Di sini, para aktor yang tergabung dalam orkestra bangkit pada saat-saat untuk mengucapkan kata-kata Schachter dan yang lainnya, mengingat bagaimana mereka membawa perjuangan mereka ke landasan moral yang tinggi, menolak untuk direndahkan oleh para penculik mereka, dan dari kedalaman mereka sendiri naik ke ketinggian spiritual. musik Verdi. Sebuah piano secara singkat menggantikan bagian dari musik orkestra, gema samar dari Schachter yang memainkan alat musik untuk mengiringi penyanyinya.

Penonton terdiam, tercengang, beberapa menangis, menonton bagian dari film propaganda Nazi tentang Terezin yang menunjukkan anak-anak bernyanyi, makan roti mentega berat dan bergoyang di atas kuda hobi saat mezzo-soprano, sopran dan paduan suara bernyanyi: “O Lamb of God who menghapus dosa dunia, memberi mereka istirahat abadi.” Semua orang, termasuk anak-anak berusia 3 tahun, yang muncul dalam film tersebut dieksekusi segera setelah dibuat.

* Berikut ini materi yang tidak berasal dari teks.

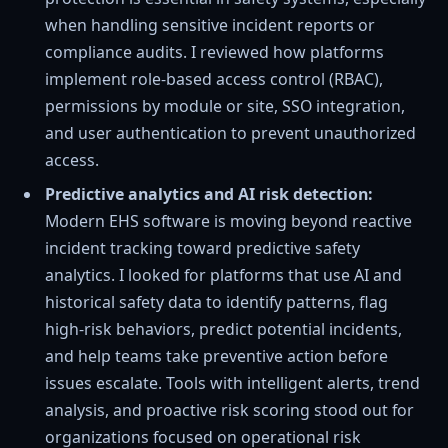
when handling sensitive incident reports or
compliance audits. I reviewed how platforms
implement role-based access control (RBAC),
permissions by module or site, SSO integration,
and user authentication to prevent unauthorized
access.
Predictive analytics and AI risk detection:
Modern EHS software is moving beyond reactive
incident tracking toward predictive safety
analytics. I looked for platforms that use AI and
historical safety data to identify patterns, flag
high-risk behaviors, predict potential incidents,
and help teams take preventive action before
issues escalate. Tools with intelligent alerts, trend
analysis, and proactive risk scoring stood out for
organizations focused on operational risk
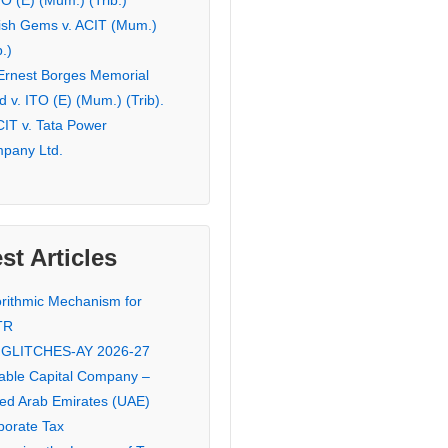
TO (E) (Mum.) (Trib.)
ish Gems v. ACIT (Mum.)
b.)
 Ernest Borges Memorial
 v. ITO (E) (Mum.) (Trib).
CIT v. Tata Power
pany Ltd.
st Articles
orithmic Mechanism for
TR
 GLITCHES-AY 2026-27
iable Capital Company –
ted Arab Emirates (UAE)
porate Tax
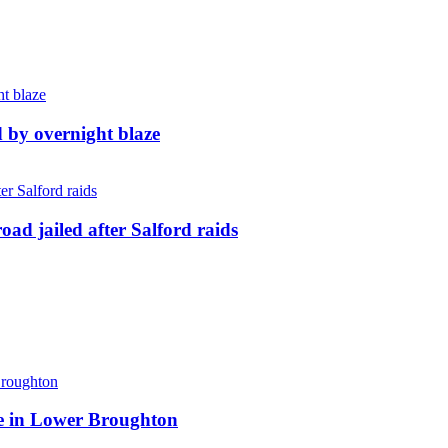
d by overnight blaze
ad jailed after Salford raids
ite in Lower Broughton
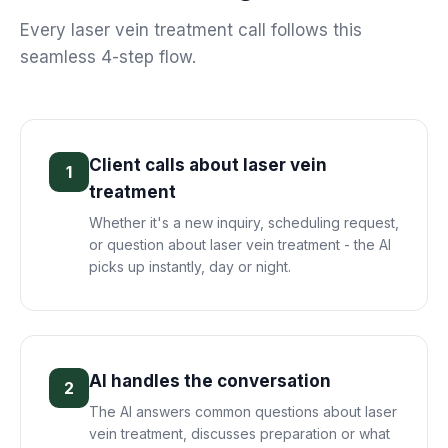
Every
laser vein treatment
call follows this
seamless 4-step flow.
Client calls about laser vein
1
treatment
Whether it's a new inquiry, scheduling request,
or question about laser vein treatment - the AI
picks up instantly, day or night.
AI handles the conversation
2
The AI answers common questions about laser
vein treatment, discusses preparation or what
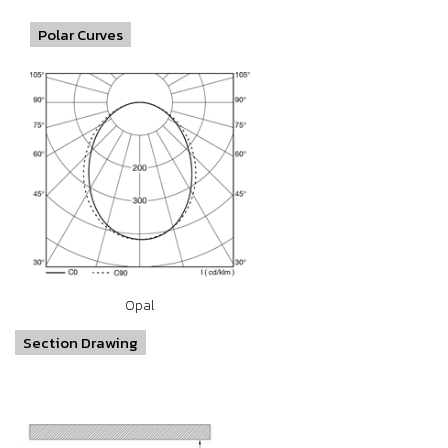
Polar Curves
Opal
Section Drawing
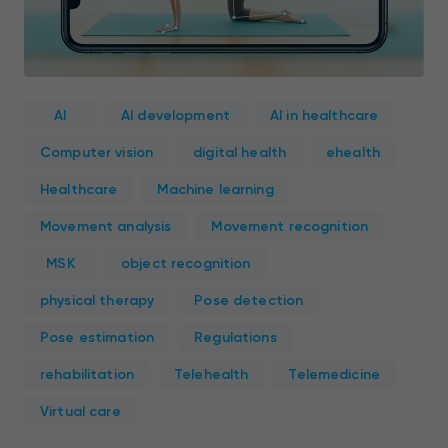
AI
AI development
AI in healthcare
Computer vision
digital health
ehealth
Healthcare
Machine learning
Movement analysis
Movement recognition
MSK
object recognition
physical therapy
Pose detection
Pose estimation
Regulations
rehabilitation
Telehealth
Telemedicine
Virtual care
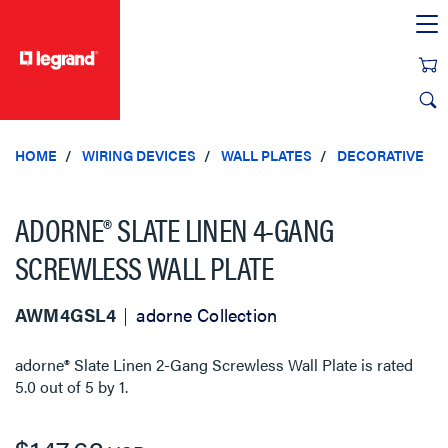
text.skipToContent
text.skipToNavigation
HOME
WIRING DEVICES
WALL PLATES
DECORATIVE
ADORNE® SLATE LINEN 4-GANG
SCREWLESS WALL PLATE
AWM4GSL4
adorne Collection
adorne® Slate Linen 2-Gang Screwless Wall Plate
is rated
5.0
out of
5
by
1
.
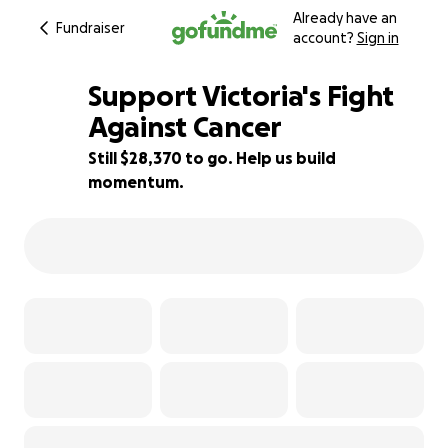
Already have an
Fundraiser
account?
Sign in
Support Victoria's Fight
Against Cancer
Still $28,370 to go. Help us build
5% complete
momentum.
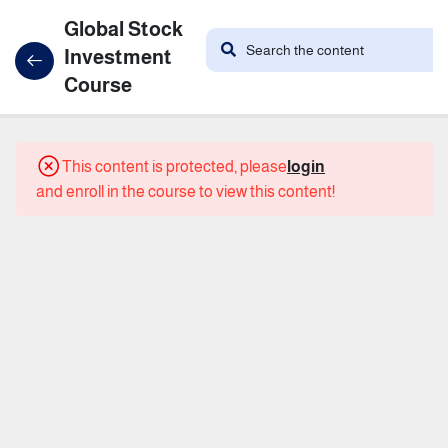
Global Stock
Investment
Course
21
Course
This content is protected, please
login
Content
and enroll in the course to view this content!
the
introduction
What
are
stocks?
What is
the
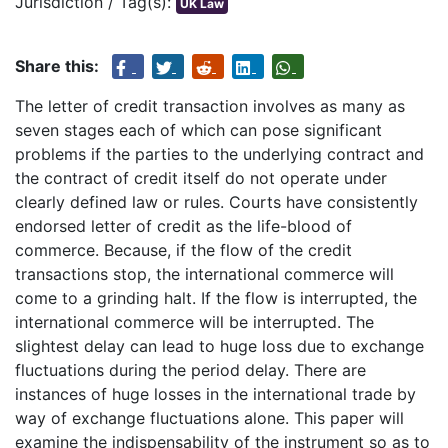
Jurisdiction / Tag(s):
UK Law
Share this:
The letter of credit transaction involves as many as
seven stages each of which can pose significant
problems if the parties to the underlying contract and
the contract of credit itself do not operate under
clearly defined law or rules. Courts have consistently
endorsed letter of credit as the life-blood of
commerce. Because, if the flow of the credit
transactions stop, the international commerce will
come to a grinding halt. If the flow is interrupted, the
international commerce will be interrupted. The
slightest delay can lead to huge loss due to exchange
fluctuations during the period delay. There are
instances of huge losses in the international trade by
way of exchange fluctuations alone. This paper will
examine the indispensability of the instrument so as to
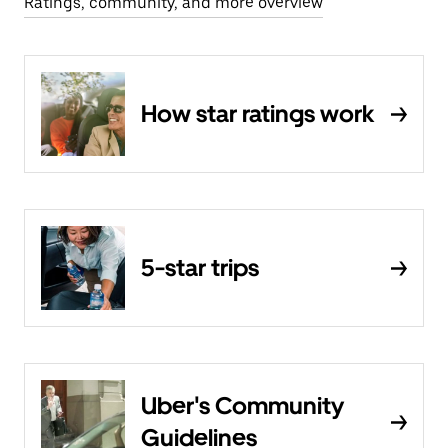
Ratings, community, and more overview
How star ratings work
5-star trips
Uber's Community
Guidelines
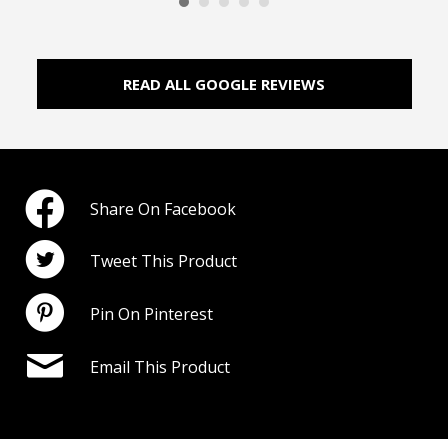
READ ALL GOOGLE REVIEWS
Share On Facebook
Tweet This Product
Pin On Pinterest
Email This Product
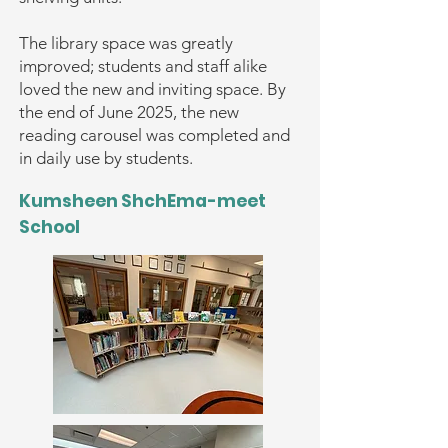
The library space was greatly
improved; students and staff alike
loved the new and inviting space. By
the end of June 2025, the new
reading carousel was completed and
in daily use by students.
Kumsheen ShchEma-meet
School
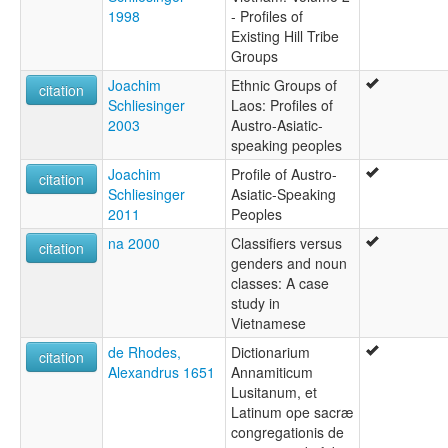
1998
- Profiles of
Existing Hill Tribe
Groups
Joachim
Ethnic Groups of
citation
Schliesinger
Laos: Profiles of
2003
Austro-Asiatic-
speaking peoples
Joachim
Profile of Austro-
citation
Schliesinger
Asiatic-Speaking
2011
Peoples
na 2000
Classifiers versus
citation
genders and noun
classes: A case
study in
Vietnamese
de Rhodes,
Dictionarium
citation
Alexandrus 1651
Annamiticum
Lusitanum, et
Latinum ope sacræ
congregationis de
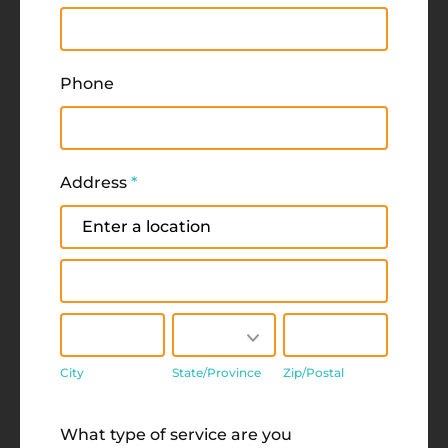
Phone
Address
*
Address
Address
City
State/Province
Zip/Postal
City
State/Province
Zip/Postal
Address
What type of service are you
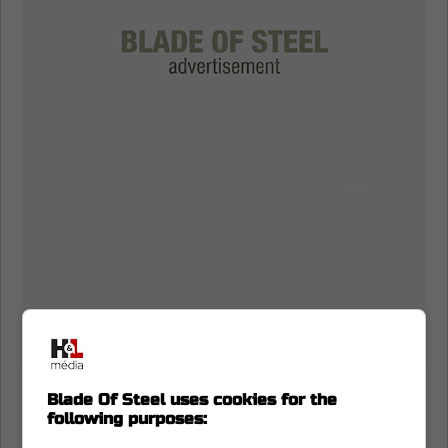
Matt Murray speaks on Joseph Woll
Blade Of Steel uses cookies for the
following purposes:
Now,
Murray is speaking on his time in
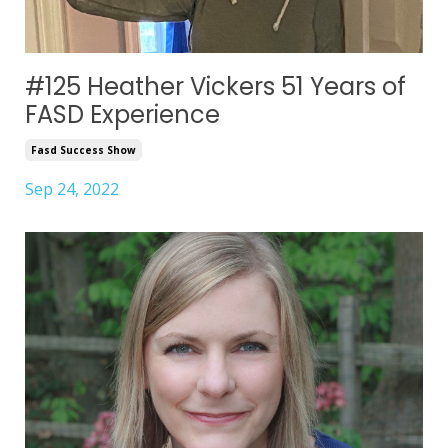
#125 Heather Vickers 51 Years of
FASD Experience
Fasd Success Show
Sep 24, 2022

Tidak ada tepuk tangan ketika pertunjukan berakhir, para musisi diam-diam pergi satu per satu, tetapi untuk seorang pemain biola yang memainkan potongan-potongan melodi Yahudi yang menyedihkan. Di layar, keluarga dimuat ke kereta. Pintu dibanting dan dikunci, seorang gadis kecil melihat ke luar jendela, dan gerobak meluncur menuju kamp konsentrasi.